We haven't ironed out all the details about how planets form, but they almost certainly form from a disk of material around a young star. Because the disk lies in a single plane, the planets are broadly in that plane too.


But I'm just deferring the question. Why should a disk form around a young star? While the star is forming, there's a lot of gas and dust falling onto it. This material has angular momentum, so it swirls around the central object (i.e. the star) and the flow collides with itself. The collisions cancel out the angular momentum in what becomes the vertical direction and smear the material out in the horizontal direction, leading to a disk. Eventually, this disk fragments and forms planets. Like I said, the details aren't well understood, but we're pretty sure about the disk part, and that's why the planets are co-planar.




Answer




Because the stars each form from their own region of the cloud. Each star forming event is separate* from the other stars that are not in the same orbital plane. All the stars are not in a disk like the planets are. This PDF (OBSERVATIONS AND THEORY OF STAR CLUSTER FORMATION) may give you the answers you are looking for.

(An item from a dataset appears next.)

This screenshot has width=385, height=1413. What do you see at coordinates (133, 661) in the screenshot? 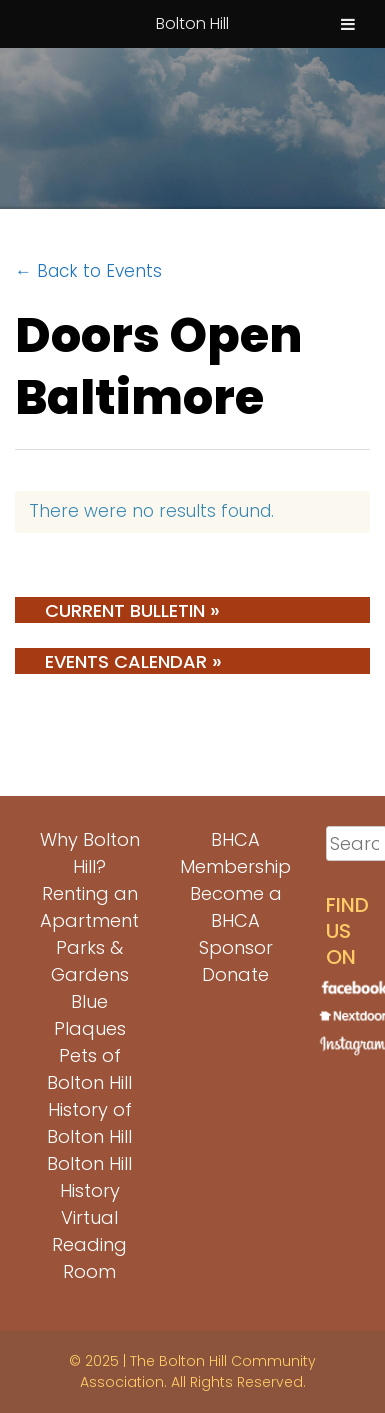 I see `Events Calendar` at bounding box center [133, 661].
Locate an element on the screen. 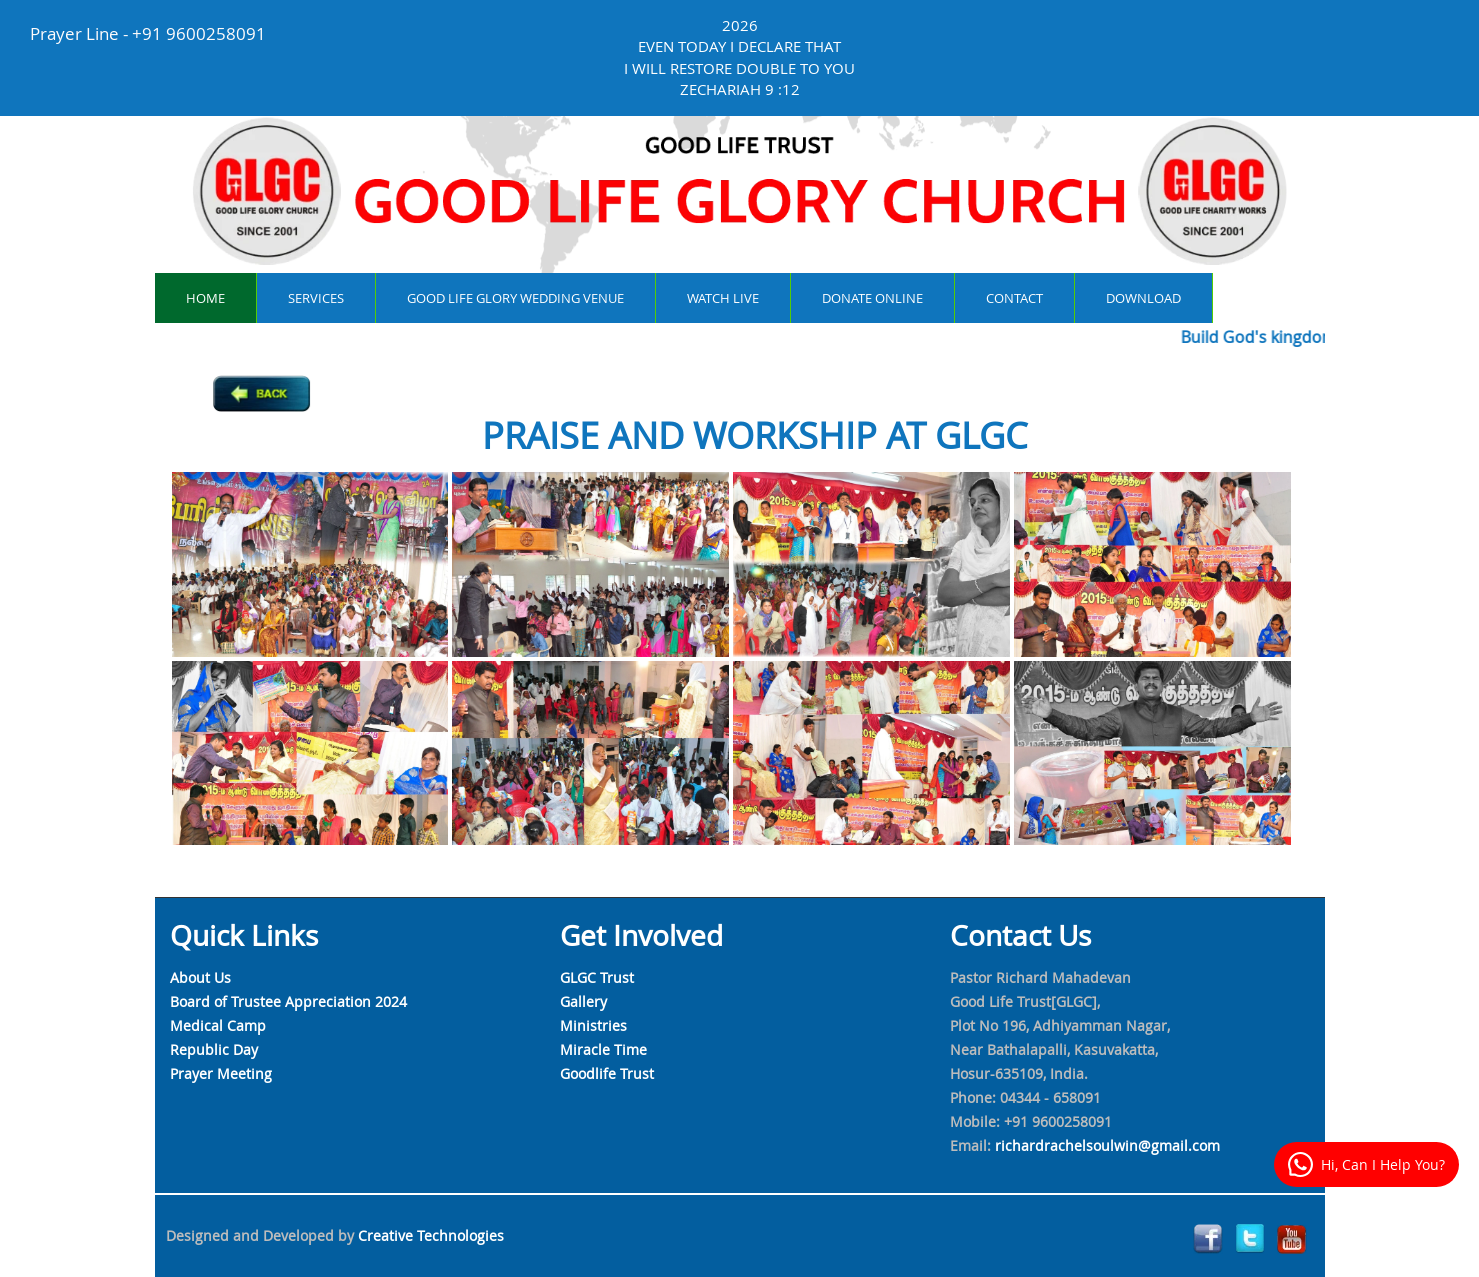 The height and width of the screenshot is (1277, 1479). richardrachelsoulwin@gmail.com is located at coordinates (1107, 1145).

Furthermore, the Solar System is dominated by one single mass, the Sun, which means that to most planets, the solar system is approximately a two-body problem. This is not the case in a globular cluster, in which the stars are all of more or less comparable size. N-body systems are notoriously chaotic, so even if the stars had started out in ordered motion (which they haven't), their orbits would be highly unstable, and the cluster would quickly be relaxed into a virial system.


*notwithstanding multiple star systems that do form around each other, but this only applies to a limited number of stars compared to the millions in the cluster.